If a picture appears among the records, leave it out and set down everything else exactly as it stands.
^^^^
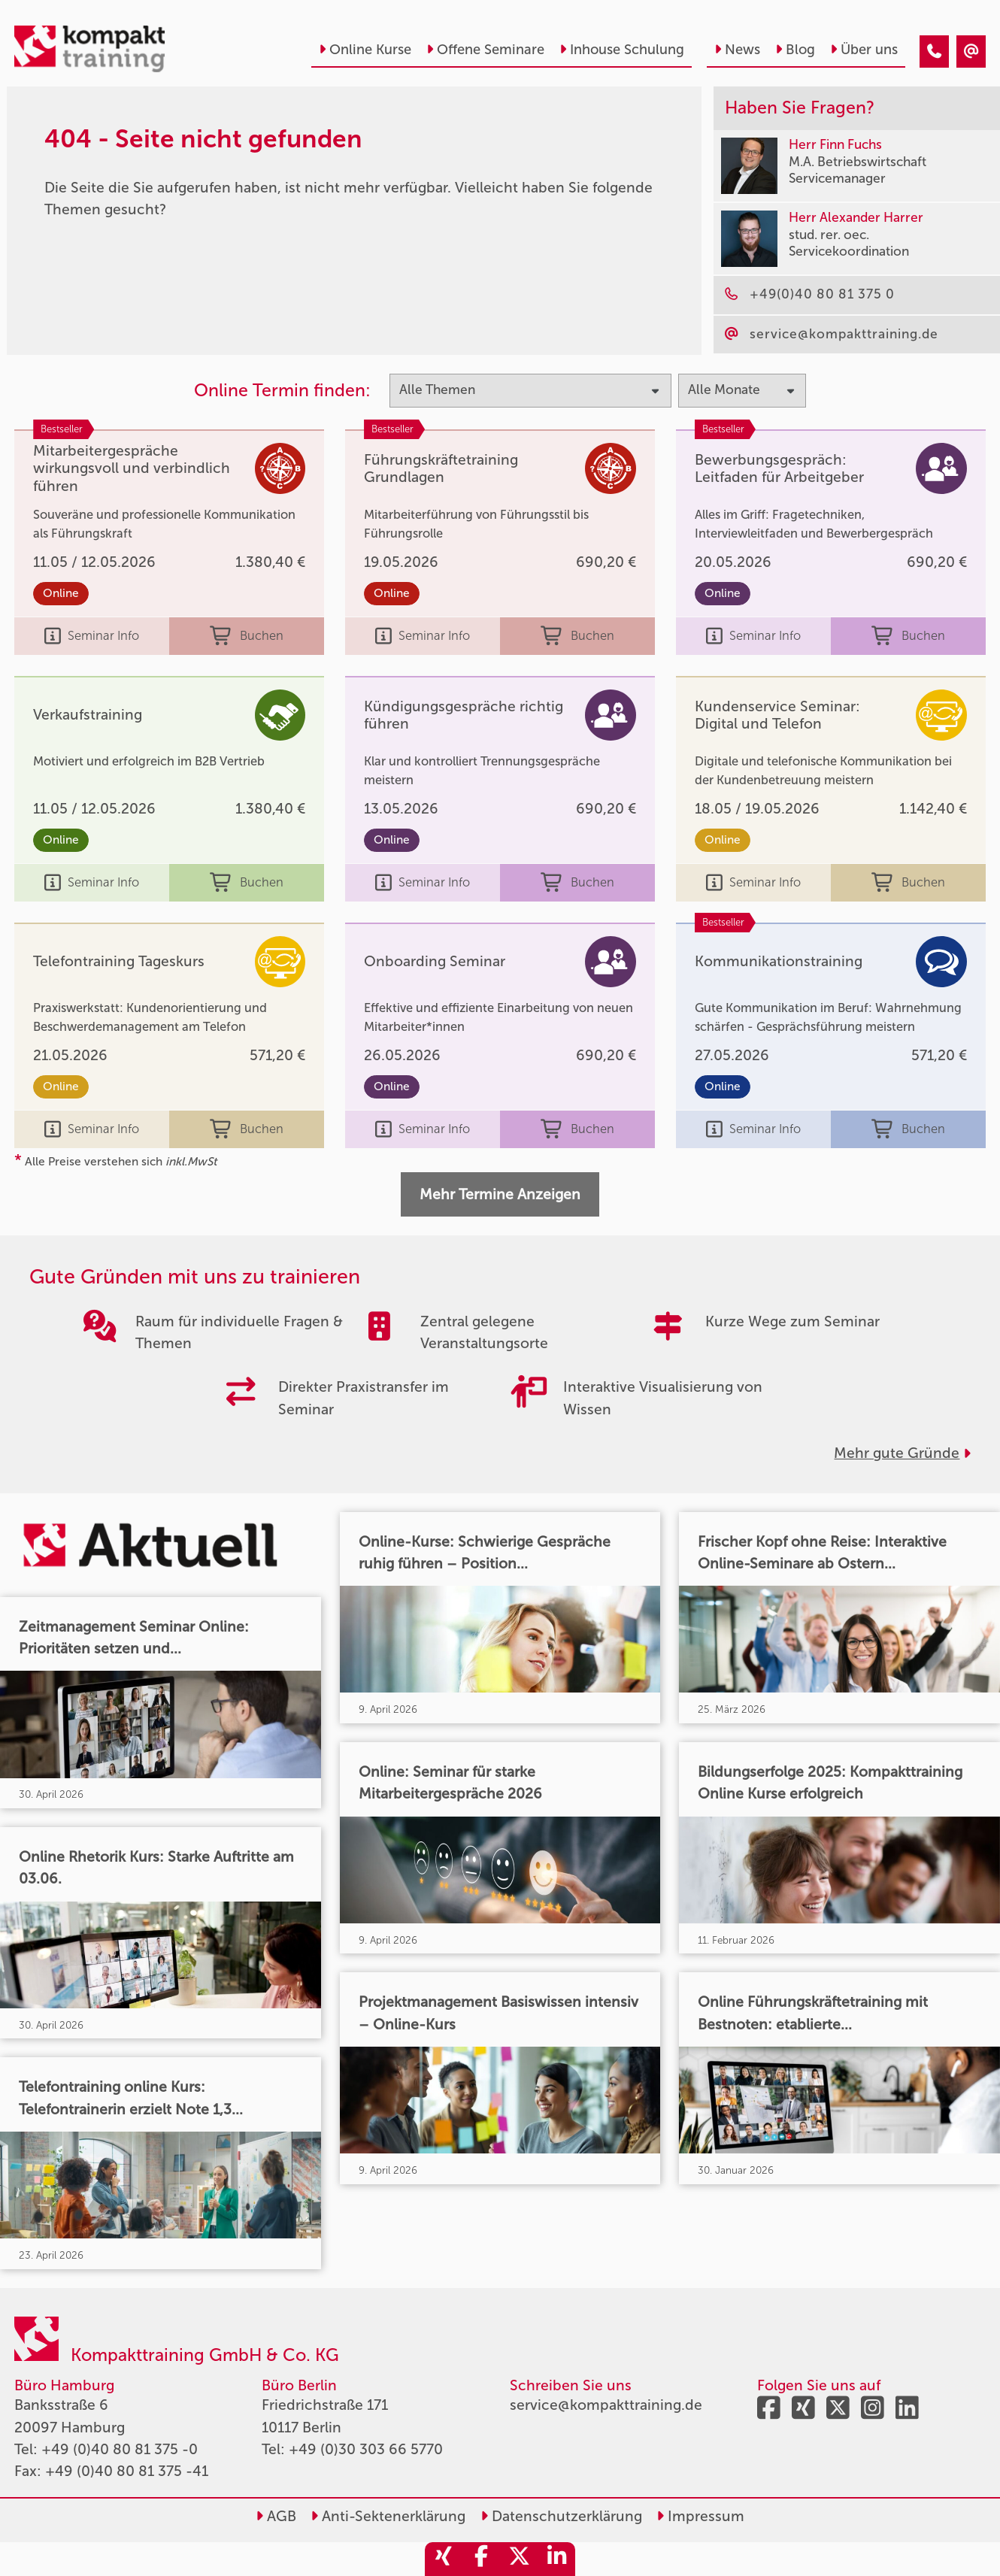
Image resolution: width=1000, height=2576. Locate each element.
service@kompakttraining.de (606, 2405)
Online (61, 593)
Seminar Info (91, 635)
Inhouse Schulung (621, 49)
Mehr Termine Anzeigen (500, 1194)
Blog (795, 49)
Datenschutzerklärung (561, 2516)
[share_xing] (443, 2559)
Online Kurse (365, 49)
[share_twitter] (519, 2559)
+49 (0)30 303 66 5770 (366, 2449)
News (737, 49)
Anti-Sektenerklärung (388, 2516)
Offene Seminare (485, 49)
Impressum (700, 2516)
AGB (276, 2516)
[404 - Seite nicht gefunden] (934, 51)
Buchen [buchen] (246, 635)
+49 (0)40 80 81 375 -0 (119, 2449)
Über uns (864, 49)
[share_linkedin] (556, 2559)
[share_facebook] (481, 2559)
^^^^
» **Answer**:
Image resolution: width=1000, height=2576. Locate each element.
service@kompakttraining.de (606, 2405)
Online (61, 593)
Seminar Info (91, 635)
Inhouse Schulung (621, 49)
Mehr Termine Anzeigen (500, 1194)
Blog (795, 49)
Datenschutzerklärung (561, 2516)
[share_xing] (443, 2559)
Online Kurse (365, 49)
[share_twitter] (519, 2559)
+49 (0)30 303 66 5770 (366, 2449)
News (737, 49)
Anti-Sektenerklärung (388, 2516)
Offene Seminare (485, 49)
Impressum (700, 2516)
AGB (276, 2516)
[404 - Seite nicht gefunden] (934, 51)
Buchen [buchen] (246, 635)
+49 (0)40 80 81 375 -0 (119, 2449)
Über uns (864, 49)
[share_linkedin] (556, 2559)
[share_facebook] (481, 2559)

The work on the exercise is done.